The U.S. Army is apologizing to thousands of Army families who received letters beginning “Dear John Doe” after losing a loved one in Iraq or Afghanistan.
Some 7,000 letters were sent in late December to notify families of services or gifts surviving family members can receive from nonprofit organizations that help families of fallen soldiers, according to an Army statement Wednesday.
The letters also had improper address information at the top of the correspondence. Instead of the receiving family’s name and home address, the letters said “Army Long Term Case Management.”
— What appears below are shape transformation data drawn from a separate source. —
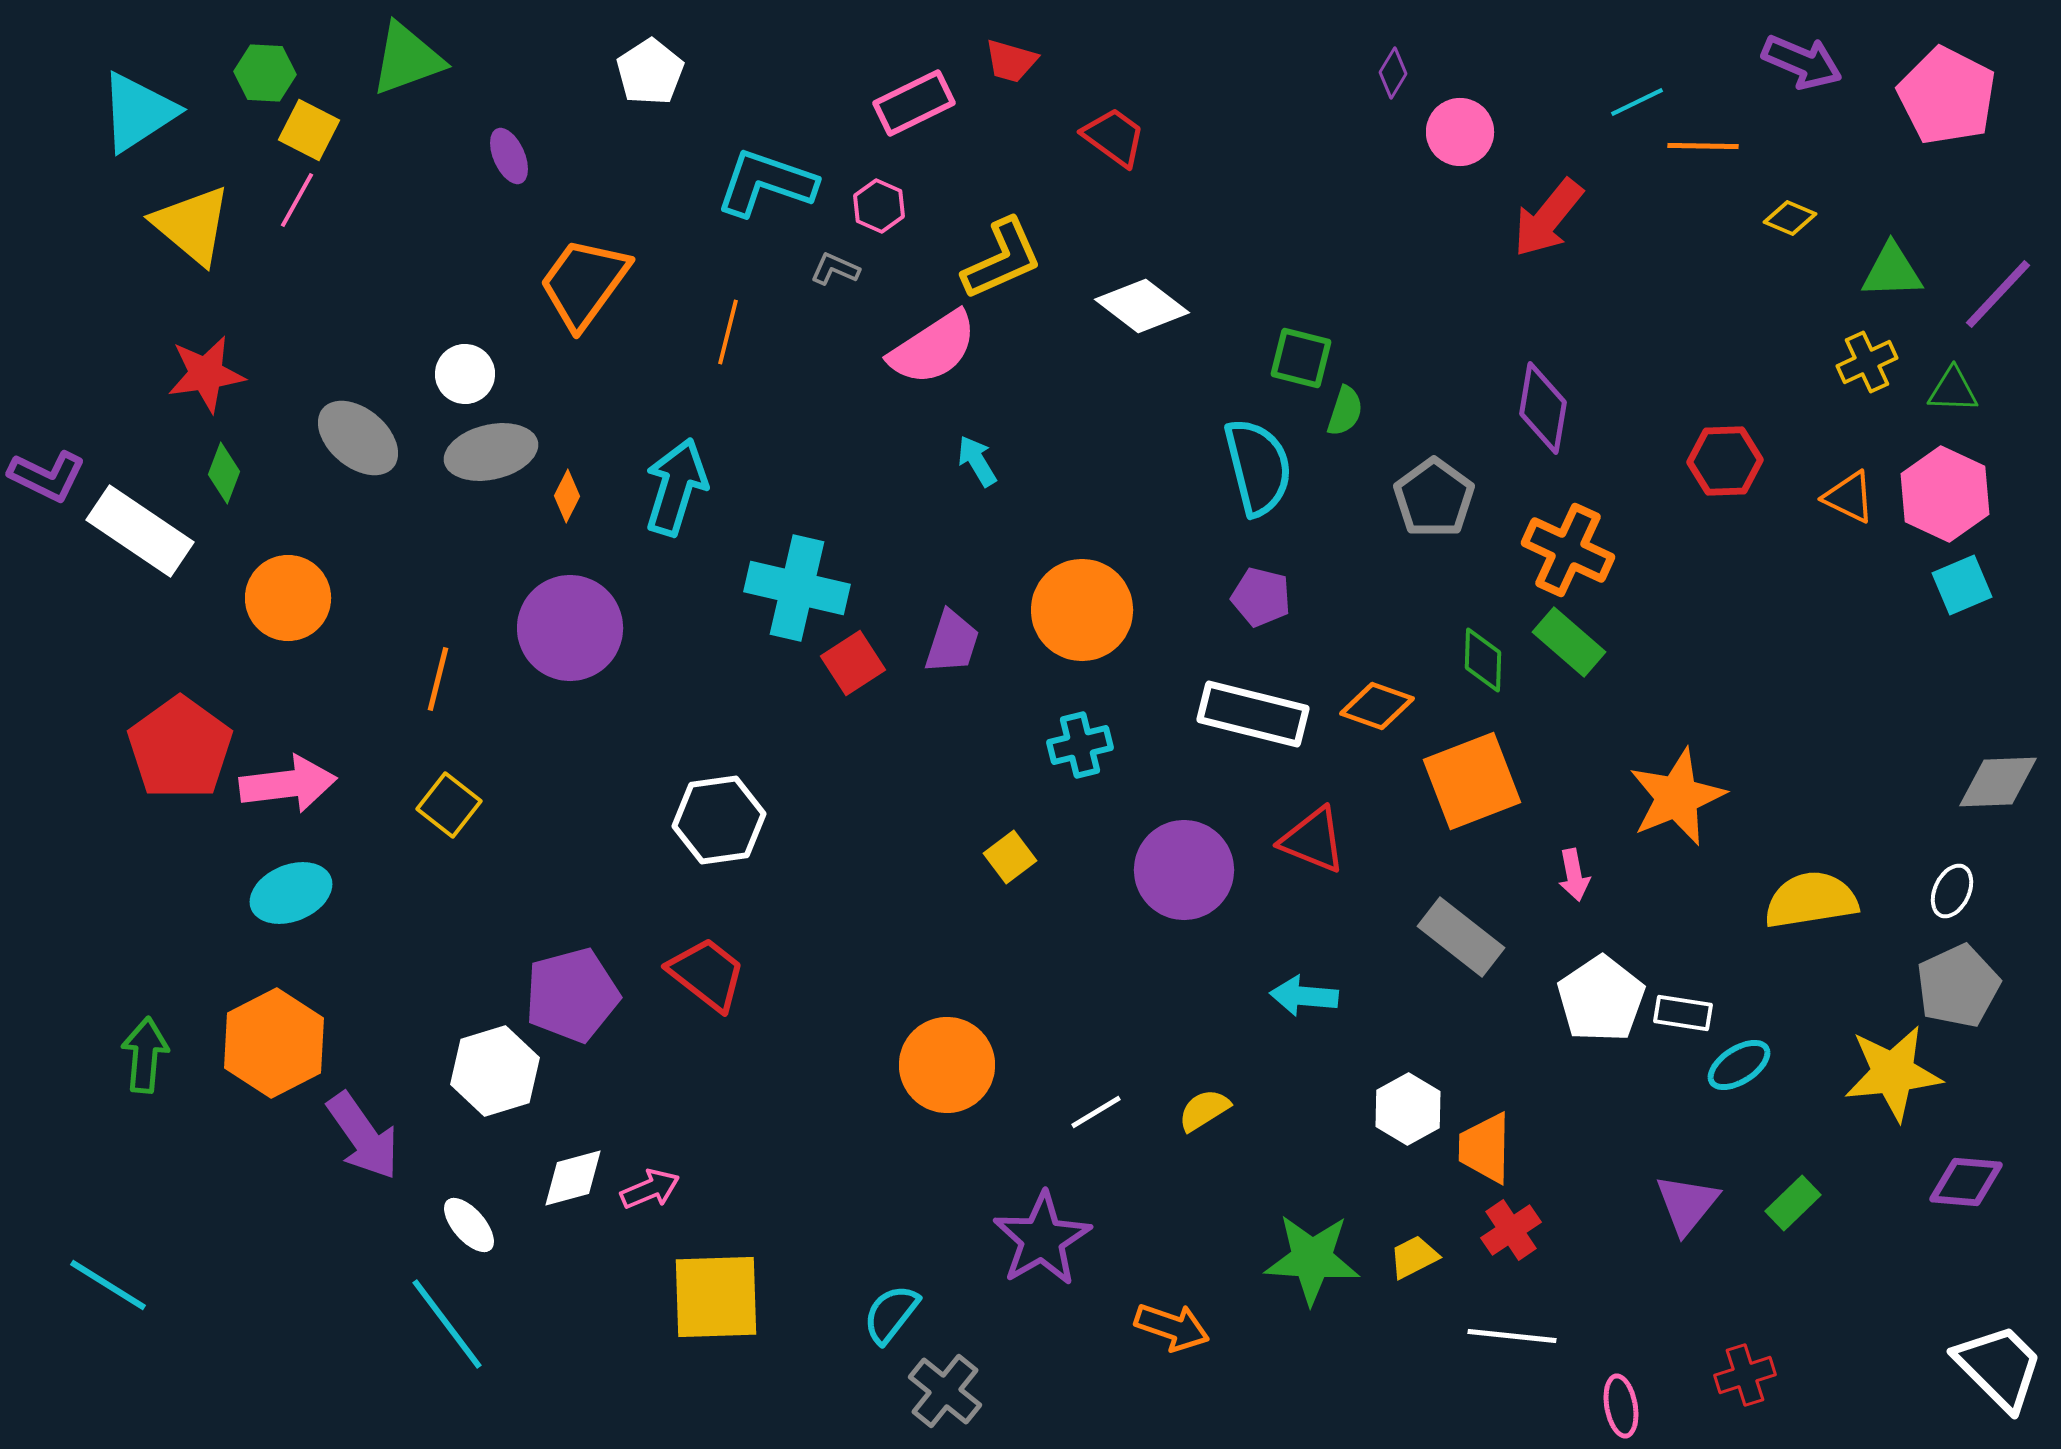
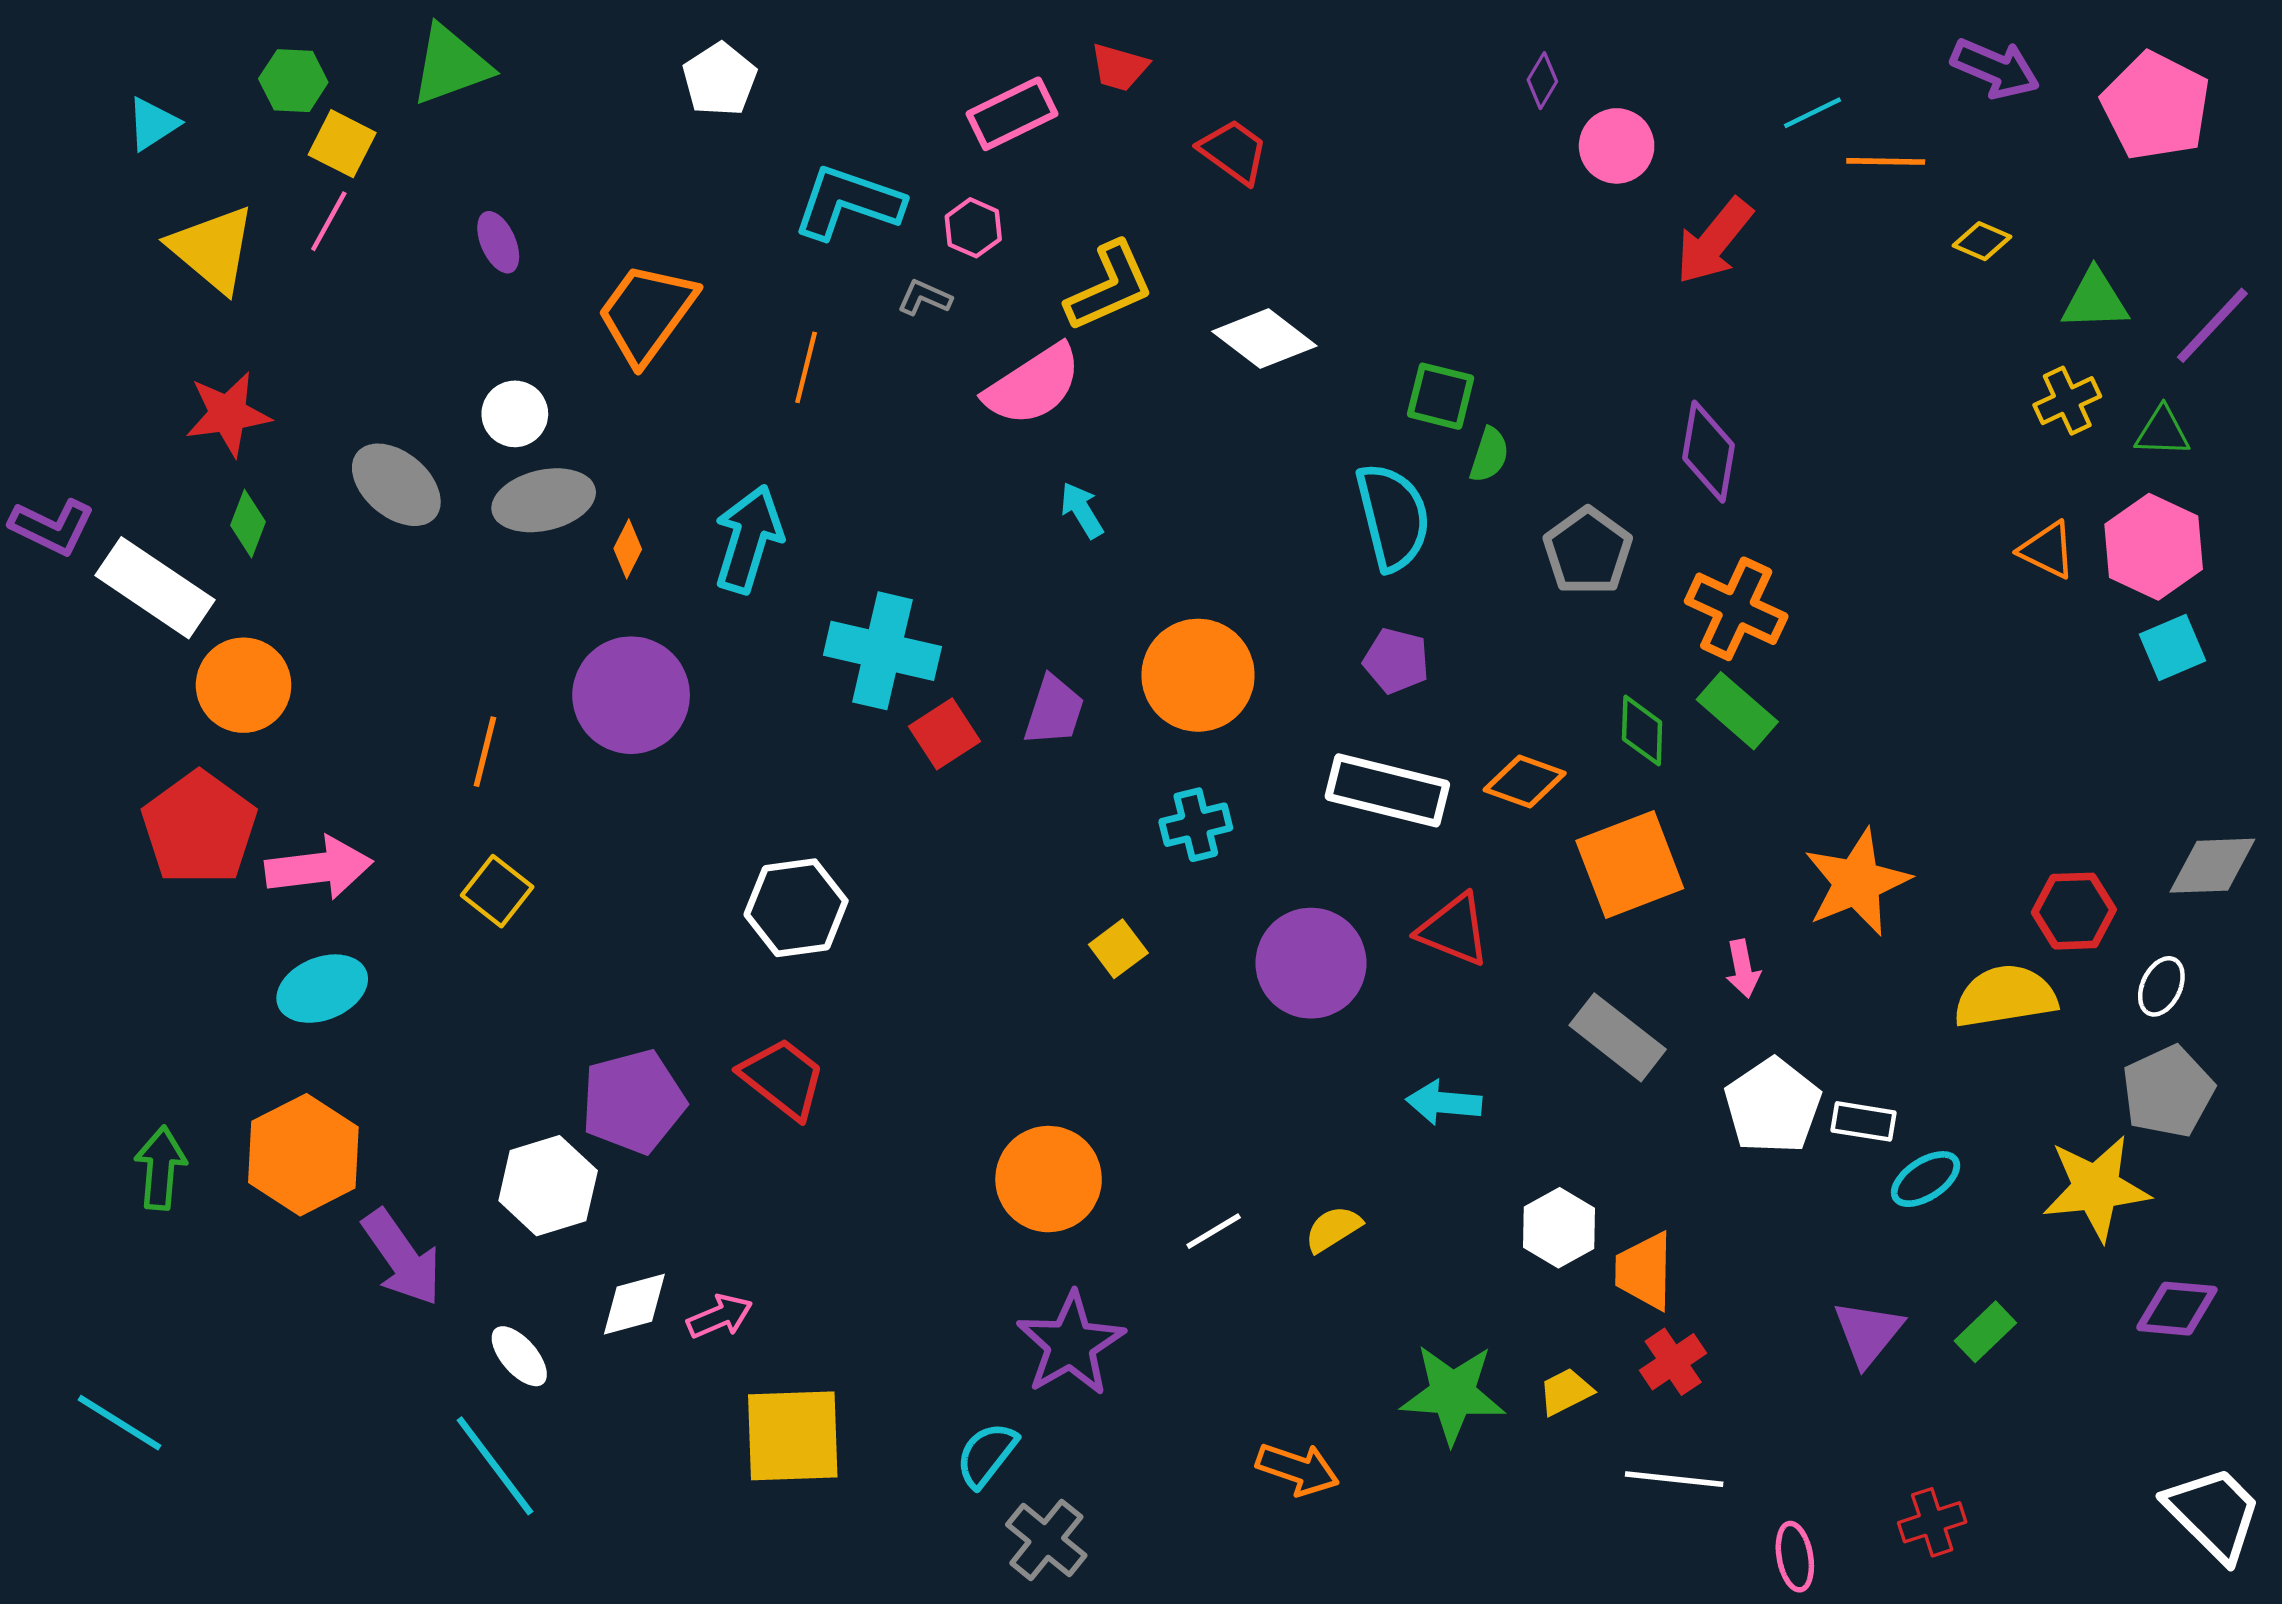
cyan triangle: (138, 112) -> (153, 124), size x0.6
purple ellipse: (509, 156) -> (498, 242), moved
red hexagon: (1725, 461) -> (2074, 911), moved
orange circle: (288, 598) -> (244, 685), moved
purple star: (1042, 1239) -> (1071, 1344), moved

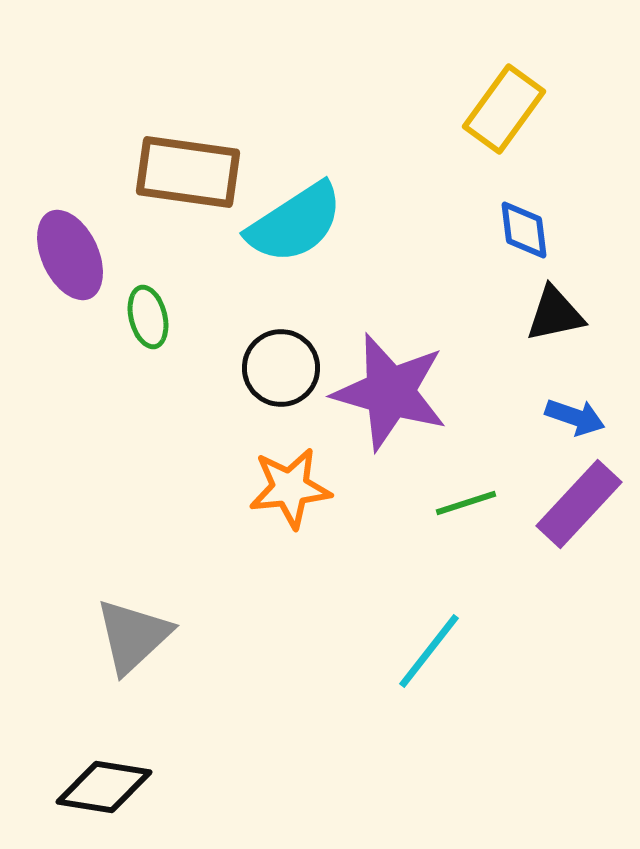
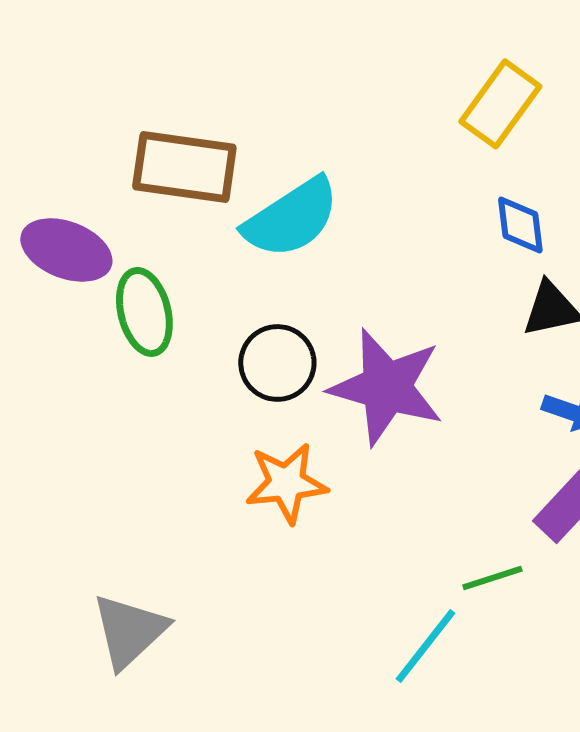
purple ellipse: (70, 255) -> (66, 250), turned -44
green ellipse: (148, 317) -> (144, 312), size x1.4
green line: (466, 503) -> (492, 578), moved

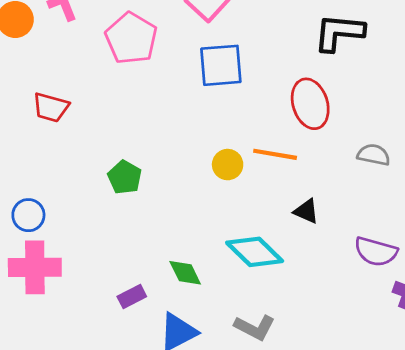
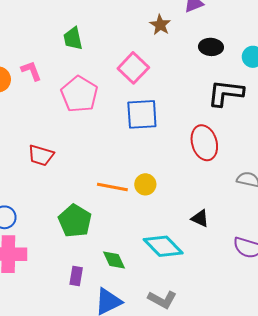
red trapezoid: (51, 107) -> (41, 155), moved
orange line: (275, 154) -> (112, 187), moved
green pentagon: (125, 177) -> (75, 221), moved, size x1.4
purple rectangle: (132, 296) -> (76, 276), turned -54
The letters were printed by a contracting company and sent by the U.S. Army Human Resources Command’s Casualty and Mortuary Affairs Center in Alexandria, Virginia. The center issued a formal apology Wednesday, according to the statement.
“There are no words to adequately apologize for this mistake or for the hurt it may have caused,” Brig. Gen. Reuben D. Jones, Army adjutant general, said in the statement. “It is important the original intent of the letter is not lost. The organizations mentioned are dedicated to honoring loved ones and recognizing their sacrifice and commitment,” the apology continued.
Army Chief of Staff Gen. George W. Casey Jr. is sending a personal letter to the thousands of families who received the improperly addressed letter, according to Paul Boyce, an Army spokesman.
Merrilee Carlson, president of the veterans and family support group Families United, was told by the Army that families would be receiving one of these improperly addressed letters within the next few days.
“We want to let people know these letters are coming so they are not surprised when they open them,” she said.
Carlson is the mother of Sgt. Michael Carlson, who was killed in Iraq in 2005. She said the Army told her she was among those who would receive a letter on Wednesday.
“This was a tragic mistake, but I believe it was not done maliciously,” she said. “The Army would not do this intentionally to people.”
While there have not been 7,000 soldiers killed in Iraq and Afghanistan, the Army often sends letters to primary and secondary family members.